Ran out of Gas…tank on empty.

Filed under: Uncategorized — Caren Ware @ 1:47 am

I actual slept 8 1/2 hours, but the grog wouldn’t leave.  I ran around the corner from my hotel and got a sumptuous mocha and muffin and took a few bites and sips…and still felt overwhelmingly in a fog. I sat on the bed of my 12th floor which overlooked the State Capitol Building and wavered as to even run the Steeple Chase.  That is what I came here to do, so I gathered my spikes and went out the door. 

My shins were paying the pounding price from the day prior. The Mondo track was fast, but the surface hard on hurdlers and would be harsher on Steeple Chasers.  The Steeple Chase at the masters level is a 2000 meters; 5 laps with 5 barricades including a water jump per lap.  The idea of the water jump is to hit it with great momentum as to clear the pit as much as possible.  It is near 4 feet deep at the base and tapers to 2 inches over 12 feet out.  So I treat it like a long jump…if  I hit the top of the steeple smack on.  The barricades, unlike hurdles, do not fall down when you hit them .YOU FALL DOWN! It is a combined endurance, speed, agility obstacle course that someone made up to simulate the cross-country courses where athletes jumped over hedges and ran through bogs.  

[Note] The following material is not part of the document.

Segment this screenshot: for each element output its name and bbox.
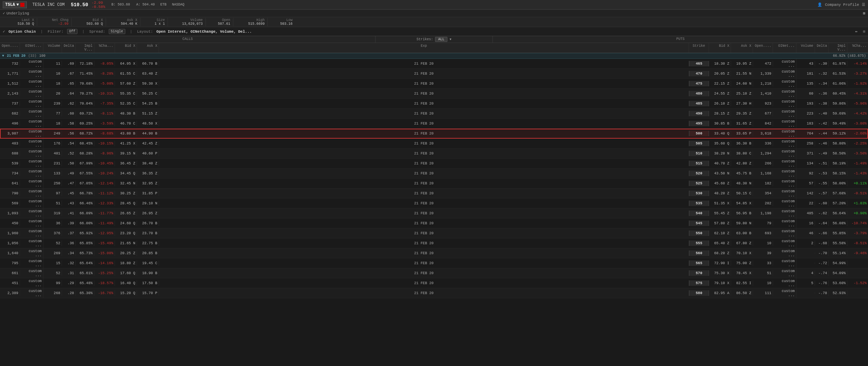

Warmed up, sweat dripping, and ready to go ,I lined up with 15 other well-trained and fit athletic women.  The World Record was shattered that day in that pack and it wasn’t me!  No amount of caffeine was going to eradicate the past six months.  I leaned forward and forged with them when the gun went off, but I knew it just wasn’t in me.  I hung with them for one lap, could feel my lungs start to act up, could feel the Achilles start to scream pressing over the water jump and landing off of each steeple, and I said, NAY.  Never in my life have I ever ‘given up” and it all seemed so elrelative as I rounded the bend for the second lap.  I trotted off to the side.  The officials raced over,  grabbed my number, and wrote DNF on their clipboards.   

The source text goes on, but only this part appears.